The prisoners, aware of what was happening outside the walls where they were deprived of their freedom, asked the warden to allow them to leave in order to take out in procession the venerated Image of Our Father Jesus entitled “The Rich One”. In view of the Authority’s refusal, for the well-founded fear that the prisoners could take advantage of the circumstance to escape, they decided to rebel, fulfilling their promise to carry out the requested procession. After the procession, they returned, as they had promised, to the prison, except for one of them who did so the next day, carrying a head of Saint John the Baptist, which he placed next to the bed of a fellow prisoner who was also ill and who, like the rest of the population of Malaga, was healed a few days after the event.
The King, moved by the generous action of the prisoners, issued a Decree by which, every year, during the procession of “El Rico”, a prisoner would be granted his freedom. This tradition has been maintained to this day.
3. The bandit of Zamarilla
In the time of the bandits, one who was nicknamed “El Zamarilla” was especially famous. He committed multiple misdeeds, and such was his reputation and the dangerousness of the gang he captained that the bailiffs decided to form a special unit to capture him at any cost.
After several skirmishes, they managed to hunt and capture them, but “El Zamarilla”, fast and elusive like no one else thanks to his knowledge of the terrain, escaped, although he was closely followed by a patrol.After many leagues at a gallop, and with the bailiffs hot on his heels, the bandit reached a hermitage looking for a hiding place to avoid being captured, and the only place he found was under the mantle of a holy image that was venerated there. His pursuers entered, and although they searched the small chapel from top to bottom, they did not discover it.

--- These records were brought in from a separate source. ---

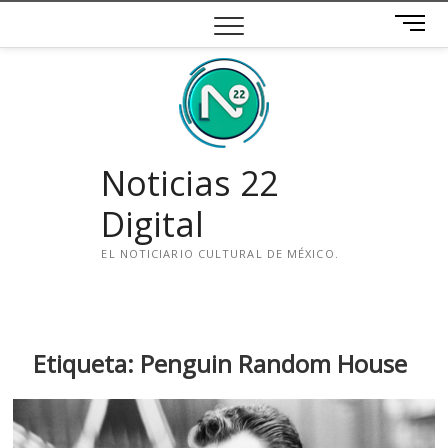
Saltar
B
al
o
contenido
t
ó
n
d
e
Noticias 22
m
e
Digital
n
ú
EL NOTICIARIO CULTURAL DE MÉXICO.
i
n
s
t
Etiqueta:
Penguin Random House
a
g
r
a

Some time later, feeling safe, the bandit left his refuge and, giving thanks to such a proverbial Saviour, he plucked a white rose from the path of the hermitage and pinned it to the breast of the Image, using his own dagger as a pin. At that moment the rose was dyed red. Terrified, the bandit knelt at the Virgin’s feet and implored her forgiveness for his ungodly life. From then on, “El Zamarrilla” became a hermit who went down to visit his beloved Virgin on some occasions.
On one of those occasions, when he was already old, some bandits assaulted him, pretending to steal what little he had. In spite of his age, “El Zamarrilla” kept some of the vigor of his youth and resisted, so the assailants wounded him and he ran away. As he could, he reached the door of the chapel, carrying a red rose in his hands as an offering, as he always did. Before he died he looked at his Virgin and saw how the rose he was holding in his hands was fading to white: She had forgiven him.
Today the “Virgen de la Amargura” still lives in the chapel that bears the name of Zamarrilla, she still wears a red rose and a dagger on her chest, and only on Good Friday does she wear a white rose, forgiving us all for the death of her Son.
4. Easter Week in Malaga. An international event
As we have spoken before, the Easter Week of Malaga is an event that goes beyond the national borders, and that every year appears in the newspapers of different points of the world, either for its attraction, for the great amount of people that come to visit it and also influences, the great tourist bet that is done to place Malaga in a privileged place at international level.
If we speak in numbers, we can say that it has had an economic impact of more than 10 million euros a day for the city in 2019, thanks to hotel occupancy (with 94%), the increase in public transport and the increase in consumption in restaurants.
In addition to the great commitment made to give this event great notoriety, we must highlight the presence of some public figures, celebrities or whatever you want to call them, who have placed this event even more on the international scene, as is the case of Antonio Banderas, flag bearer of the city and fervent devotee or Chris Barron, singer of the American rock band Spin Doctor, who every year changes his leather jacket and tight pants for a tunic to carry the Virgin of Great Power on his shoulders.